Last May I participated in a class with Julia Talcott at the Arsenal Center for the Arts in Watertown. In this class we carved 24″ X 36″ linoleum blocks and created big black and white prints. We printed the blocks using a steamroller.
Over the last few months I worked on additional linoleum block prints and now I have a series of four prints completed. I worked at MIXIT Studio in Somerville during the summer to print the four pieces in editions of ten. The prints are inspired by the Hokusai show I saw recently at the Museum of Fine Arts, Boston and the work of John James Audubon.
I had not been to Haystack in over 35 years. I was there three times as a young emerging artist, twice in ceramic classes and once as a teaching assistant in printmaking. This place is as beautiful and inspiring as ever. Even more so than it was for me in my twenties. To have two peaceful weeks in a studio filled with artists of all ages and backgrounds to pursue some new directions in Japanese woodblock printing with our teacher Takuji Hamanaka made me delirious with the possibilities. I was in the studio until midnight most nights. Haystack thoughtfully brings together passionate teachers and a delightful mix of artists/makers/craftspersons/game changers.
The buildings are perfectly designed by Edward Larabee Barnes for working and for resting (mostly working). Haystack is designed to nurture creativity and to encourage questioning and to respect and revere the search for meaning. I was touched that the campus has been so lovingly rebuilt over and over and it was still there for me when I was ready to go back there this summer. So much was the same. The sense of community, the great food, the conversations between the generations, the freezing dips in the ocean, the auction where so much generosity was put forth to raise money for scholarships. Below are a few views of the thousands of worn shingles that cover the buildings at Haystack.

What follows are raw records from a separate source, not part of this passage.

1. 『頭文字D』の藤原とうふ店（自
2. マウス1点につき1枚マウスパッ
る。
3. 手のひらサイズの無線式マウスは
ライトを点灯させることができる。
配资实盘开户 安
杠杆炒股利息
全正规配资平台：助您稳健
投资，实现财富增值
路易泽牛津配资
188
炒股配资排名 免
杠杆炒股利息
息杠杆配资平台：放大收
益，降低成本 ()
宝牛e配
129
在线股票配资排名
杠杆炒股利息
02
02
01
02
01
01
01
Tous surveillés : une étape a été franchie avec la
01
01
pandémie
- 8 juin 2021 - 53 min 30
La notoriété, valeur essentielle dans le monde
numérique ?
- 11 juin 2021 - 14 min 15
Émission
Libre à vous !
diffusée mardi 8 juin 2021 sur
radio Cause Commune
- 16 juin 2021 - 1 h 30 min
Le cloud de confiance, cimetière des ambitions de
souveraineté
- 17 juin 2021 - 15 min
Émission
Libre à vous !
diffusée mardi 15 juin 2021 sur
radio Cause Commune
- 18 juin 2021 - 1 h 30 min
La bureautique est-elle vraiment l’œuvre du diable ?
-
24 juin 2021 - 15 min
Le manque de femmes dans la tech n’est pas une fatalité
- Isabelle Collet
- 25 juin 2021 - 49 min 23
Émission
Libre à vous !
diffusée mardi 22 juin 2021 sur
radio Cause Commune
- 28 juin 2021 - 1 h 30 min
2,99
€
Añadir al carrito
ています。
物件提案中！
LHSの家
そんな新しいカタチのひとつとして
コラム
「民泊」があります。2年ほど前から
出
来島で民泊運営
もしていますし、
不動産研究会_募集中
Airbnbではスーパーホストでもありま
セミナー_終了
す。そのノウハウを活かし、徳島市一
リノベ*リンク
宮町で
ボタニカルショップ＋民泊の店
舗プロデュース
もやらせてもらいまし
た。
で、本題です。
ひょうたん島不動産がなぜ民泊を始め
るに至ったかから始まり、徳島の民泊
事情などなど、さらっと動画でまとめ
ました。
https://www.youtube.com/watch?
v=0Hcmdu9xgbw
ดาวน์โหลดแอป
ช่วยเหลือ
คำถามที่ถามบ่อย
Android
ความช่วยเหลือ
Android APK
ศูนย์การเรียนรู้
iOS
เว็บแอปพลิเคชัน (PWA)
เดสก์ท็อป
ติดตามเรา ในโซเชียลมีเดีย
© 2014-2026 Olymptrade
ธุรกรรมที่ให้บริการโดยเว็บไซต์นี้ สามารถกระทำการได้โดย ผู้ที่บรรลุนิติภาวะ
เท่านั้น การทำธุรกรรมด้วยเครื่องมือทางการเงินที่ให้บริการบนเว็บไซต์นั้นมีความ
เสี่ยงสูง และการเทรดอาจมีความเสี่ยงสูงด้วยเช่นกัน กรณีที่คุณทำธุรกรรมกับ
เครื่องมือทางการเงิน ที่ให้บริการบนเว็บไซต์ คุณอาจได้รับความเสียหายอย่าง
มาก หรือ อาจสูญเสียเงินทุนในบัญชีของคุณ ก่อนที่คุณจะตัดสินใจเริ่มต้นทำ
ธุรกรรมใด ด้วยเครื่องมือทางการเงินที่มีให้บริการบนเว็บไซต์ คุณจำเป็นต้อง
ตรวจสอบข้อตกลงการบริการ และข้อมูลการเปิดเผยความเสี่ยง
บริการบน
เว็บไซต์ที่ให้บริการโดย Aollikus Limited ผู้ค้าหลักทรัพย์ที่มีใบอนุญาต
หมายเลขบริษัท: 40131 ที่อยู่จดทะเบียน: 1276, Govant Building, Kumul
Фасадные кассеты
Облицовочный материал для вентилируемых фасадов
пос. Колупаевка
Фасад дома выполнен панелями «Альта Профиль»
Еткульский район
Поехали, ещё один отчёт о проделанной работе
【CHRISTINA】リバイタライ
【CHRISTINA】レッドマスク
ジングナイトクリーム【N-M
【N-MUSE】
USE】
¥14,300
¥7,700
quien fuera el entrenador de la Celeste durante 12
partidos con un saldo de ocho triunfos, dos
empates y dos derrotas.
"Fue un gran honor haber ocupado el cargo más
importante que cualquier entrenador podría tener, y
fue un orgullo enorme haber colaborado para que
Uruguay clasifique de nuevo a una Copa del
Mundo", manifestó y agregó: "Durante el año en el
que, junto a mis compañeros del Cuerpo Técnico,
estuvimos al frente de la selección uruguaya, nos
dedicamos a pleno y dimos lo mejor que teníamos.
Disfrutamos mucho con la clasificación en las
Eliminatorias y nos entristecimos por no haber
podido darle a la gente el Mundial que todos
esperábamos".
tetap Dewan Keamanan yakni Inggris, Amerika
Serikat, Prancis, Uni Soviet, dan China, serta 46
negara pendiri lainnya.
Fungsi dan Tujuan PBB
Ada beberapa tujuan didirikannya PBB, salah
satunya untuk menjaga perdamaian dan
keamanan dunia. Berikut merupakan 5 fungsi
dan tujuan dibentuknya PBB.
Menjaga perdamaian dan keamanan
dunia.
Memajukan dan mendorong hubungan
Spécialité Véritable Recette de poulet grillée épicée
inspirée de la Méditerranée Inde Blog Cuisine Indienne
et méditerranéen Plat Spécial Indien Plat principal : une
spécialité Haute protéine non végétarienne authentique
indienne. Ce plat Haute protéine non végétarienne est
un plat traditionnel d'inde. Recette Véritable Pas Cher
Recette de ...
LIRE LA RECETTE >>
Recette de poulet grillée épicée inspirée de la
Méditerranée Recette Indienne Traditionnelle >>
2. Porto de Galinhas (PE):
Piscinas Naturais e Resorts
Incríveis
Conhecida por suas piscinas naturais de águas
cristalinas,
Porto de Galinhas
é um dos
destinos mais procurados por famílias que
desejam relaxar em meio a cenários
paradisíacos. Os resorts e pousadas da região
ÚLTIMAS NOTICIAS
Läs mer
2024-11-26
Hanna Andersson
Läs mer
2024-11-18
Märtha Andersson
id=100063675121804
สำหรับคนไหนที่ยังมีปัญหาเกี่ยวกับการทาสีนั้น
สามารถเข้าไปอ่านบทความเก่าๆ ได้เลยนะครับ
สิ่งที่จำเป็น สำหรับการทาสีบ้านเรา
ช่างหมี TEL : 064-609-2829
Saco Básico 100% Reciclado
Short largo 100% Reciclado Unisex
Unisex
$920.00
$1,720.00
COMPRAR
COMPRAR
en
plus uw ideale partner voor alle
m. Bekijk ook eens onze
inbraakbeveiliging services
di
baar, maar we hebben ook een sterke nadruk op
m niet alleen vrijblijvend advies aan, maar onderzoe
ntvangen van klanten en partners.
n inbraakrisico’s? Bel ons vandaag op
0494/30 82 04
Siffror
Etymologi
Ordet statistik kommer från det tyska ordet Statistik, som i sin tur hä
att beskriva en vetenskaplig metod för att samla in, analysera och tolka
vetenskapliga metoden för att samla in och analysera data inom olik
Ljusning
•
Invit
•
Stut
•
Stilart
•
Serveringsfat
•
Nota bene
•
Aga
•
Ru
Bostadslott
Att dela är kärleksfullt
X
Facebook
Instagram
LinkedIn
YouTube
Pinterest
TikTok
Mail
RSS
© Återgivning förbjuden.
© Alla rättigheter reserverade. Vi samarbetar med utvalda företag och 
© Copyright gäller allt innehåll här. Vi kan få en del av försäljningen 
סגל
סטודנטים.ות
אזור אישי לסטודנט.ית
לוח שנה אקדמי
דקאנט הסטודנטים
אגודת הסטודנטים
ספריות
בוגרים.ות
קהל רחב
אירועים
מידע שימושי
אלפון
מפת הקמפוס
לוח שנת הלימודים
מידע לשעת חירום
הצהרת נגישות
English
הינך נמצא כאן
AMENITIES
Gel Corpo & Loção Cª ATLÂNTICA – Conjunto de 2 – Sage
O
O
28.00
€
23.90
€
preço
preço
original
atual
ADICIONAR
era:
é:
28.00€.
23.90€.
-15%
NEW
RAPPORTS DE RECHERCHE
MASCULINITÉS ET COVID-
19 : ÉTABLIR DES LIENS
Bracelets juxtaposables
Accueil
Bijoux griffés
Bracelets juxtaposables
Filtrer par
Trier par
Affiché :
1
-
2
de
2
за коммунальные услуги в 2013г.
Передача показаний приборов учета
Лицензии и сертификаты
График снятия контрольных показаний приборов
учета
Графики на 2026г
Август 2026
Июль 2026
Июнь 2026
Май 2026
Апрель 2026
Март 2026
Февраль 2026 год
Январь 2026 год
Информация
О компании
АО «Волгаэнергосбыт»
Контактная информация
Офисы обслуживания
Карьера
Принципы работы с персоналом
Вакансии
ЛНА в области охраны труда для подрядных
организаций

Since 2007, the Monterey Peninsula College printmakers have devoted the first Saturday in May to printmaking. What began in the Monterey Bay Area of California has become a worldwide event, with printmakers participating from over a dozen countries, on five continents. We didn’t even know this as we planned to print fifteen large (24″ X 36″) linoleum blocks at the Arsenal Center for the Arts in Watertown, MA on May 2nd, 2015. A class taught by Julia Talcott was culminating in a Big Print Day where we were using a steamroller as a printing press. And we were accidentally part of an international day devoted to printmaking! My two prints were designed as an homage to Audubon’s large-scale bird paintings. One is a wading bird and the other is a flying bird where the wingspan fills the three-foot length of the linoleum block. The backgrounds of the two prints are filled with swirls and patterns and circles and stars and comets.
Fifteen artists worked together rolling out ink and wrangling huge sheets of paper and cleaning all of the blocks and rollers over and over throughout the day. All thirty prints that we made on May 2nd were big and bold and black and white.
We also printed a Charles River Alphabet organized by Leslie Evans, with 26 artists participating. We each chose a letter and created an image of something associated with the Charles River.
The individual prints from the alphabet are available for $30 each at the shop at the Arsenal Center for the Arts.
In July I was privileged to take a class called Cut it Through with Beatrice Coron at the Fine Arts Work Center in Provincetown (FAWC). Beatrice has made her career in the fine arts by cutting stories out of paper.
Her favorite “paper” is Tyvek because it is strong and lightweight and easy to cut. Tyvek comes in black and white, but Beatrice special-orders large quantities of black tyvek that has an additional layer of black pigment so it is black-black. Beatrice creates editions of her works by having them laser-cut, usually on a smaller scale than her original hand-cut pieces. She also makes garments and sculptural pieces with this versatile material.
I took advantage of a week with no distractions to cut lots of paper, and make stencils which I used for printing images on paper and fabric.
I also created two artist books using black Arches paper. The covers were cut from Mi-Teintes colored paper.
This summer I taught a two-day workshop in white line woodcut at Massachusetts College of Art in Boston, MA. I had three talented students and we spent our time together discussing the whys and wherefores of making things while carving lines into clear pine boards and painting watercolor onto the boards to create printed images on Japanese paper. No answers as to why it is so satisfying to learn about color and texture and to explore new materials and to engage in creative problem solving, but we did all of these things as we worked and talked together.
I took a class with Amy McGregor Radin in April of 2013 at the Arsenal Center for the Arts in Watertown, MA. I discovered a technique that brings together printmaking and watercolor painting: two of my favorite things. White line woodcut was developed in Provincetown, MA in 1915, and made famous by Blanche Lazell and a number of other artists who embraced this simple technique as an alternative to Japanese woodblock printing (which requires a separate block for each color).
Below is a new print entitled Evening Owl. I love the subtle gradations of color and the textures that are transferred from the wood.